9/3/20 Bob Rohrman

When watching local television in Greater Lafayette and throughout the Midwest, one might hear the following words as a commercial cuts to black.


Bob Rohrman, a local car dealer whose iconic advertising slogan played through speakers throughout Indiana and surrounding states, died Tuesday night, according to reported obituaries. He was 87.

Rohrman will be remembered as a self-made entrepreneur from Lafayette, Lafayette Mayor Tony Roswarski said in a statement Wednesday afternoon.

“We are deeply saddened to hear of the passing of businessman and philanthropist Bob Rohrman today,” Roswarski said. “The City of Lafayette sends its sincere condolences to the Rohrman Family and to the employees at all the Rohrman Dealerships.”

In December, Rohrman donated $15 million to Purdue Athletics for future improvements, prompting Purdue to rename Ross-Ade’s football field to Rohrman Field.

Purdue Athletics released a statement Wednesday afternoon on Rohrman's death.

"We extend our sympathies to the Rohrman family today as we mourn the loss of an ardent Purdue fan and benefactor — Bob Rohrman," the statement reads.

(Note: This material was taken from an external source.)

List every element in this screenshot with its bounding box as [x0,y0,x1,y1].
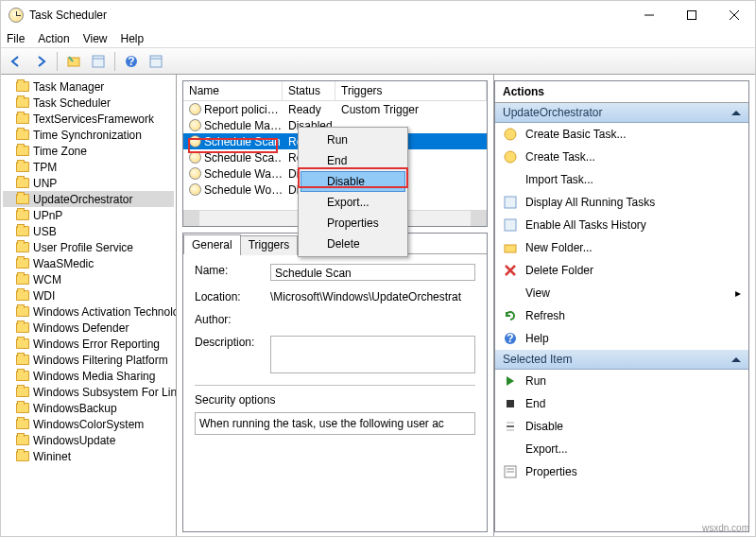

"Bob exemplified the spirit of a Boilermaker, coming from modest roots in the Lafayette community, and through hard work and dedication, building an automotive group that is amongst the most successful in the nation. His philanthropic spirit and generous support have made an immeasurable impact on our community and will not soon be forgotten.

"Purdue Athletics is honored to honor Bob's legacy with Rohrman Field at Ross-Ade Stadium for generations of Boilermakers to come."

After finishing his term with the Army at Fort Lewis in Washington, Rohrman got his start in the auto business in Lafayette. From its first used car lot on Sagamore Parkway, the Bob Rohrman Auto Group expanded to more than 30 locations in three states, including the cities of Indianapolis, Kenosha, WI, and Schaumburg, IL.

“(He) gave back to many organizations that not only enhanced our community, but many communities where his dealerships served,” Roswarski said.

Rohrman was also locally known for his quirky advertisements, which included skits where Rohrman dressed up as a fortune teller, a Star Wars parody called “Car Wars,” and a Halloween special.

“Wait a minute, aren’t you a little short for a car dealer?” asks a woman dressed as Princess Leia in one of Rohrman’s “Car Wars” commercials.

“Now wait a minute, I’m Bob Rohrman,” he replies while dressed as a Stormtrooper. “I’m here to rescue you from high car prices.”

“His fun approach to marketing of vehicles left a mark on consumers over the years that will never be forgotten,” Roswarski said. “He was a trailblazer for his unique approach to advertising. We know his legacy will live on for many years under the leadership of the current generation of the Rohrman family.”